Fakt ist, dass sie einen Monat nach der Niederkunft Ihres Sohnes am 8. Oktober 1657 verstarb. Sowohl der Großmogul als auch sein Sohn Azam Shah müssen, wie berichtet wird, verzweifelt gewesen sein, sodass letzterer einen Nervenzusammenbruch erlitt. Auch dieser Umstand könnte die Ursache für die Legendenbildung um die Errichtung des Mausoleums durch den Sohn für seine Mutter gewesen sein.
Bi-ka-Maqbara – die Verbindung zu Großmogul Aurangzeb
Dass Bi-ka Maqbara so signifikante Ähnlichkeiten mit dem berühmten Schwesterbau in Agra aufweist, ist nahezu selbstverständlich, denn der Sohn wollte in der Darstellung seiner Liebe zu seiner Mutter, dem Großvater in nichts nachstehen.

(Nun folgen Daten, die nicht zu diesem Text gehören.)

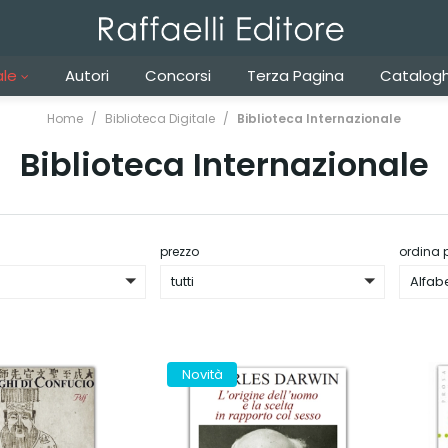
ale
Autori
Concorsi
Terza Pagina
Catalogh
Home
Biblioteca Digitale
Biblioteca Internazionale
Biblioteca Internazionale
prezzo
ordina 
tutti
Alfab
Novità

Gleichzeitig können wir uns über das Bauwerk eine Vorstellung von Aurangzeb machen. Er galt als machtbesessen, verschlagen und auch grausam, wenn es seinen Zielen diente und wenn ihm jemand im Wege stand. Politisch wollte Aurangzeb Indien islamisieren und die Scharia als gesetzliche Basis einführen. Für die Durchsetzung dieser Ziele war ihm jedes Mittel Recht.
Aurangzeb wurde am 3. November 1618 geboren und bestieg am 31. Juli 1658 im Alter von knapp 40 Jahren den indischen Thron. Vorausgegangen waren Streitigkeiten mit seinen Brüdern um die Thronfolge.

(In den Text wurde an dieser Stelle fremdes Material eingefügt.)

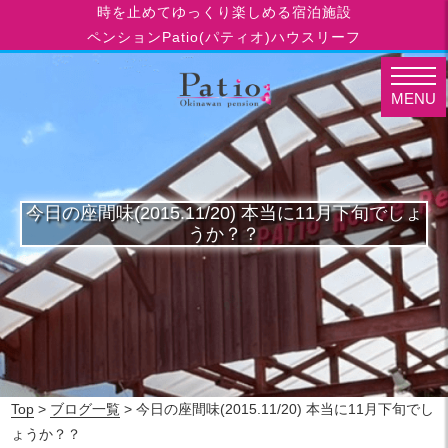
時を止めてゆっくり楽しめる宿泊施設
ペンションPatio(パティオ)ハウスリーフ
MENU
今日の座間味(2015.11/20) 本当に11月下旬でしょ
うか？？
Top
>
ブログ一覧
> 今日の座間味(2015.11/20) 本当に11月下旬でし
ょうか？？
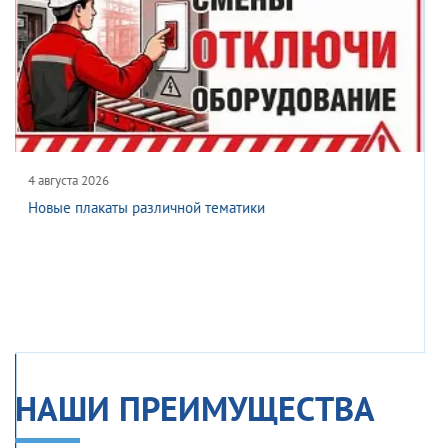
1 августа 2026
Компания ГАСЗНАК сердечно поздравляет вас с Днем
железнодорожника!
НАШИ ПРЕИМУЩЕСТВА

Der neue Großmogul hatte sich im Streit um den Thron aufgrund seines strategischen Geschicks und seinen Fähigkeiten als Heerführer durchgesetzt. Darüber hinaus war er ein strenggläubiger Moslem. Ihm wurde nachgesagt, dass er den Koran auswendig konnte und alle Regeln seiner Religion wie Fastenzeiten, Wallfahrten und Gebote strikt einhielt.

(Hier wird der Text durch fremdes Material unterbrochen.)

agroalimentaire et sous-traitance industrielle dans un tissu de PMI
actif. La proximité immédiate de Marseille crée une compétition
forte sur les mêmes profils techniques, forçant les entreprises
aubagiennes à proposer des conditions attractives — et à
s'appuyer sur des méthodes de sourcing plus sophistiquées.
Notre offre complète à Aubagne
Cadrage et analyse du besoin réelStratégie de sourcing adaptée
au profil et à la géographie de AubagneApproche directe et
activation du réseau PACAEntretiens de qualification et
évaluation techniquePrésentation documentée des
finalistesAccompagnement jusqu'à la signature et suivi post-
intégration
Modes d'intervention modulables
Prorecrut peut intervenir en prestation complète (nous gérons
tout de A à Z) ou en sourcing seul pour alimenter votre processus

Weitere traurige Berühmtheit erlangte der Herrscher auch durch die Tatsache, dass er seinen Vater Shah Jahan bis zu seinem Lebensende gefangen hielt und zwei seiner Brüder auf grausame Weise hinrichten lies.
Er vernachlässigte im Verlauf seiner Regentschaft zunehmend den Ausgleich zwischen den Volksgruppen in Indien. Die Spannungen zwischen Hindus und Muslimen nahmen immer mehr zu. Es kam vermehrt zu Aufständen, die nicht selten blutig niedergeschlagen wurden.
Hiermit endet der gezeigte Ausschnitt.